[Page-level text extractions]
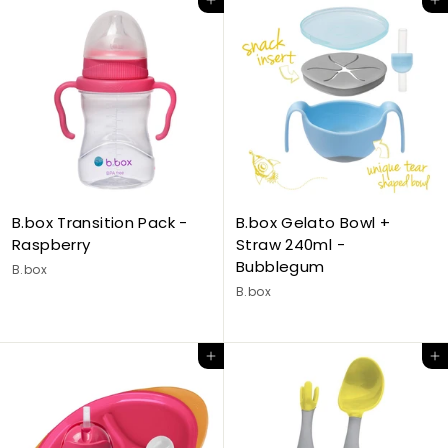
Add to cart
Add to cart
B.box Transition Pack -
B.box Gelato Bowl +
Raspberry
Straw 240ml -
Bubblegum
B.box
B.box
Add to cart
Add to cart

▸ What the task requires
Would you output each entry exactly and leave the pictures behind?

▸ Task result
Add to cart
Add to cart
B.box Transition Pack -
B.box Gelato Bowl +
Raspberry
Straw 240ml -
Bubblegum
B.box
B.box
Add to cart
Add to cart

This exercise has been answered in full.